Microstructure evolution during cooling and reheating of the physical gel composed of SEBS copolymer and crystallizable paraffin

The microstructure evolution of poly(styrene-b-(ethylene-co-butylene)-b-styrene) (SEBS)/crystallizable paraffin gel during cooling and reheating was investigated using small angle X-ray scattering (SAXS). By analyzing the change of SAXS profiles, it was found when cooling from a relatively high temperature (180 degrees C), a long-range ordered body-centered cubic (BCC) lattice was formed at ca. 130 degrees C and remained stable before the paraffin was crystallized. With the crystallization of paraffin, the ordered lattice disappeared and the polystyrene (PS) microdomains were deformed. During reheating, when the paraffin was remelted, the destroyed ordered lattice did not reappear immediately, and a new BCC lattice was formed when the temperature was further increased to approximately 100 degrees C. Interestingly, if the crystallized gel was heated to a relatively low temperature (120 degrees C) and cooled down, although the microstructure was still disordered after the paraffin crystallization, the longrange ordered BCC lattice immediately reappeared as the paraffin was remelted, and the PS microdomains were not obviously deformed during paraffin crystallization and remelting.

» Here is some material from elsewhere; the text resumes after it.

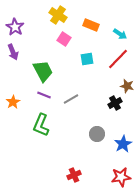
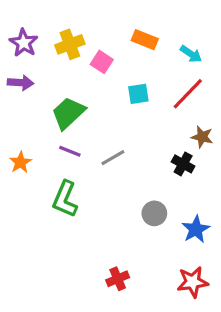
yellow cross: (58, 15) -> (70, 44), moved, turned 36
purple arrow: (13, 52) -> (20, 83), turned -63
green trapezoid: (43, 71) -> (68, 113), turned -105
black cross: (115, 103) -> (183, 164), turned -32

Based on the different microstructure evolution behaviors when cooling from 180 and 120 degrees C, and the fact that midblock selective solvent would be trapped into the PS microdomains during gel formation, we speculated that a part of the paraffin was imbibed into the PS microdomains when cooling from 180 degrees C, and its crystallization deformed the PS microdomains, resulting in the absence of an ordered microstructure even with the remelting of paraffin.

Automated summary

The microstructure evolution of SEBS/crystallizable paraffin gel during cooling and reheating was studied. It was found that an ordered BCC lattice formed at a higher temperature and disappeared with the crystallization of paraffin. During reheating, a new BCC lattice was formed. When the gel was heated to a lower temperature and cooled, the ordered BCC lattice immediately reappeared during paraffin remelting.